The legacy of the Billings farm started back in 1913. As a boy, Billings says his favorite memories include driving around in a pickup with his Dad and grandfather exploring the fields. His forefathers taught him that it takes a lifetime to build a good reputation and one bad mistake can take that away. He says he was taught to live your life well, work hard, be curious, be honest, live with integrity and treat everyone with respect.

His family’s farms are all located in the Central Valley of California, in and around the city of Delano. “The overwhelming majority of the almonds grown in California are in this general area,” he says. “The soil and weather in this area of California create the ideal growing conditions for our almonds.”

Billings says that growing up in Ag has given him an appreciation of nature, the seasonal rhythm of life, healthy nutritious food and lifelong friendships. The ability to expand on the almond fields with new technology is such a gift, he says, as he knows his children have the ability to grow with the times as well.

The Billings' hulling and shelling facility is located directly adjacent to one of their orchards, all of which are in close proximity to the plant, where the almonds are hulled, shelled and then lightly roasted. “The roasting adds a wonderful round rich flavor to our almonds,” Billings says. “From there, our almonds are simply ground into a paste, which is the base of our Ayo almond milk yogurt. An interesting fact is that there are approximately 20 almonds in every cup of Ayo yogurt. The ground almonds are made into yogurt at a facility in Southern California,” he says.

Regarding their yogurt recipes, Billings says that they started working with a great team of developers that had years of experience in making yogurts. “We relied on experts in the field for the development work and we made sure that every organic almond put into every cup of Ayo was of the highest quality,” he says.

Why did Billings delve into the realm of yogurt with their almonds? “A couple of years ago, we embarked on a journey with the goal of adding value to our incredible almonds so that we could share more of them with consumers,” he says. “The plant-based revolution was, and still is, in its infancy. First and foremost, we wanted an almond-based product that would taste great and consumers would love,” he says.

They looked at several different products and finally chose yogurt. “We were convinced that we could make an amazing yogurt with the organic almonds that we grow in our orchards. Consumers have told us that we have succeeded and they love the taste and texture of Ayo yogurt,” he says. “We currently make our Ayo yogurt in blueberry, peach, strawberry, and vanilla.
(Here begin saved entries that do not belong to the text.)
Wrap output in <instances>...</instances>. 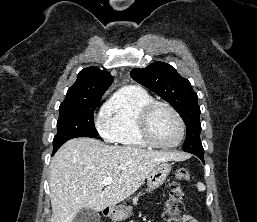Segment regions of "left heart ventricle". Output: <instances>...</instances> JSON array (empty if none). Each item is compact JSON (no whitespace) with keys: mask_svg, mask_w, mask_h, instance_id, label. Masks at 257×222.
Masks as SVG:
<instances>
[{"mask_svg":"<svg viewBox=\"0 0 257 222\" xmlns=\"http://www.w3.org/2000/svg\"><path fill=\"white\" fill-rule=\"evenodd\" d=\"M152 134L162 144H172L179 137V125L174 115L166 108H157L150 120Z\"/></svg>","mask_w":257,"mask_h":222,"instance_id":"1","label":"left heart ventricle"}]
</instances>
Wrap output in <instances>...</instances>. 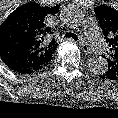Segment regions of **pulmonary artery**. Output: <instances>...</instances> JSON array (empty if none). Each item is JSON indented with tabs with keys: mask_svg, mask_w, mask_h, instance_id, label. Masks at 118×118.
I'll list each match as a JSON object with an SVG mask.
<instances>
[{
	"mask_svg": "<svg viewBox=\"0 0 118 118\" xmlns=\"http://www.w3.org/2000/svg\"><path fill=\"white\" fill-rule=\"evenodd\" d=\"M84 35L86 43L98 54L105 52L103 39L98 31L94 18H88L84 24Z\"/></svg>",
	"mask_w": 118,
	"mask_h": 118,
	"instance_id": "pulmonary-artery-1",
	"label": "pulmonary artery"
}]
</instances>
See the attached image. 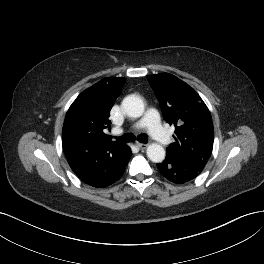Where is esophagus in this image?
<instances>
[{"label":"esophagus","mask_w":264,"mask_h":264,"mask_svg":"<svg viewBox=\"0 0 264 264\" xmlns=\"http://www.w3.org/2000/svg\"><path fill=\"white\" fill-rule=\"evenodd\" d=\"M135 146L138 147L139 149H145L148 145L145 143L136 142Z\"/></svg>","instance_id":"esophagus-1"}]
</instances>
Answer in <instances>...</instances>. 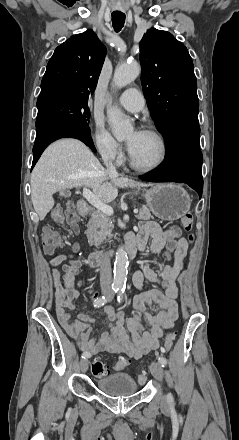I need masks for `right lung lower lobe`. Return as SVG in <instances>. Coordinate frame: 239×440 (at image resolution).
<instances>
[{
	"mask_svg": "<svg viewBox=\"0 0 239 440\" xmlns=\"http://www.w3.org/2000/svg\"><path fill=\"white\" fill-rule=\"evenodd\" d=\"M36 140L33 147L32 168L38 161L45 148L53 141L60 138H76L84 142L95 151L90 130L63 121H47L36 125Z\"/></svg>",
	"mask_w": 239,
	"mask_h": 440,
	"instance_id": "obj_1",
	"label": "right lung lower lobe"
}]
</instances>
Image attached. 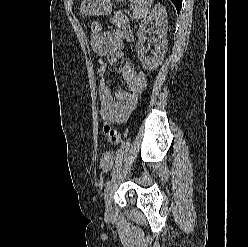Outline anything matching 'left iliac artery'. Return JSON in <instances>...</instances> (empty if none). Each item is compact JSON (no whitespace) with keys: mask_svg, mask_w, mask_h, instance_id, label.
Segmentation results:
<instances>
[{"mask_svg":"<svg viewBox=\"0 0 248 247\" xmlns=\"http://www.w3.org/2000/svg\"><path fill=\"white\" fill-rule=\"evenodd\" d=\"M110 184H111V181L106 182V189H105V193H104V199L107 198V191H108V188L110 187Z\"/></svg>","mask_w":248,"mask_h":247,"instance_id":"left-iliac-artery-1","label":"left iliac artery"}]
</instances>
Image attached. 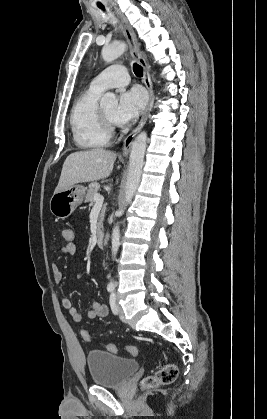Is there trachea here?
<instances>
[{
	"label": "trachea",
	"mask_w": 267,
	"mask_h": 419,
	"mask_svg": "<svg viewBox=\"0 0 267 419\" xmlns=\"http://www.w3.org/2000/svg\"><path fill=\"white\" fill-rule=\"evenodd\" d=\"M100 8L102 10H105L104 7H102V6H100ZM133 71H134L136 76H138V77L143 76V68L139 64H137V63L133 64Z\"/></svg>",
	"instance_id": "obj_1"
}]
</instances>
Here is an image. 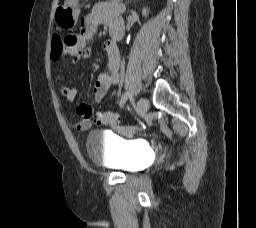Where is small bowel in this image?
<instances>
[{
  "label": "small bowel",
  "instance_id": "obj_1",
  "mask_svg": "<svg viewBox=\"0 0 256 228\" xmlns=\"http://www.w3.org/2000/svg\"><path fill=\"white\" fill-rule=\"evenodd\" d=\"M123 5L119 1L104 2L97 4L92 11L81 21L80 32L66 36L64 40V49L62 54L55 61L71 58L73 63H79L81 60H87L91 57V50L88 46L89 42L97 32L100 25H108L110 34L111 29L116 25H122L123 21L121 13ZM112 37V36H111ZM102 48L107 54L108 64L107 70L99 74L93 90L95 102H100L110 89L118 85L121 81L120 77V52L116 44V39L105 40ZM61 95L68 101L73 102L78 95V89L68 85H62L60 88ZM76 115L80 118L73 123V127L77 131H86L91 127V119L93 109L89 104L82 103L76 108ZM117 132H126L127 130L113 126Z\"/></svg>",
  "mask_w": 256,
  "mask_h": 228
}]
</instances>
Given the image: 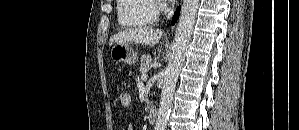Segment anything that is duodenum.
<instances>
[{"label":"duodenum","mask_w":299,"mask_h":130,"mask_svg":"<svg viewBox=\"0 0 299 130\" xmlns=\"http://www.w3.org/2000/svg\"><path fill=\"white\" fill-rule=\"evenodd\" d=\"M147 119L149 124H155L157 121V110L154 108H150L148 111Z\"/></svg>","instance_id":"obj_1"}]
</instances>
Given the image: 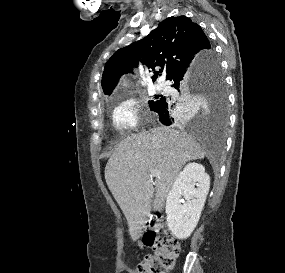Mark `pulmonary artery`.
Wrapping results in <instances>:
<instances>
[{"instance_id": "obj_1", "label": "pulmonary artery", "mask_w": 285, "mask_h": 273, "mask_svg": "<svg viewBox=\"0 0 285 273\" xmlns=\"http://www.w3.org/2000/svg\"><path fill=\"white\" fill-rule=\"evenodd\" d=\"M168 88V85L166 84V83H158L157 85H156V89L158 90V91H163V90H166Z\"/></svg>"}]
</instances>
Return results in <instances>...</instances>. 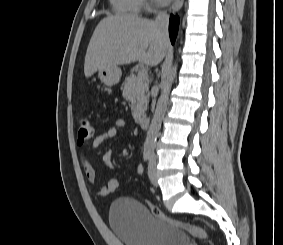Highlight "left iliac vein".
Listing matches in <instances>:
<instances>
[{
	"instance_id": "4c4485c4",
	"label": "left iliac vein",
	"mask_w": 283,
	"mask_h": 245,
	"mask_svg": "<svg viewBox=\"0 0 283 245\" xmlns=\"http://www.w3.org/2000/svg\"><path fill=\"white\" fill-rule=\"evenodd\" d=\"M148 176H149L151 183L157 186L158 183H157V175H156V158L153 155L151 156L149 160Z\"/></svg>"
}]
</instances>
We are working on adding to our lineup with a plain version and others to come in the future.”

Billings has three children— two sons, 17 and 15, and a 12-year-old daughter. “My father and grandfather instilled in me an appreciation for the land that we farm on. They wanted to leave our orchards better than when they started,” he says. “Hard work and persistence are traits all farmers share coupled with an overall love for agriculture and the wonders of Mother Nature. [My three children] have all worked in our orchards. My oldest son is going into college this year and has expressed an interest in farming, and it is my hope that all of my children follow their dreams that one day could lead them back to our family farm.”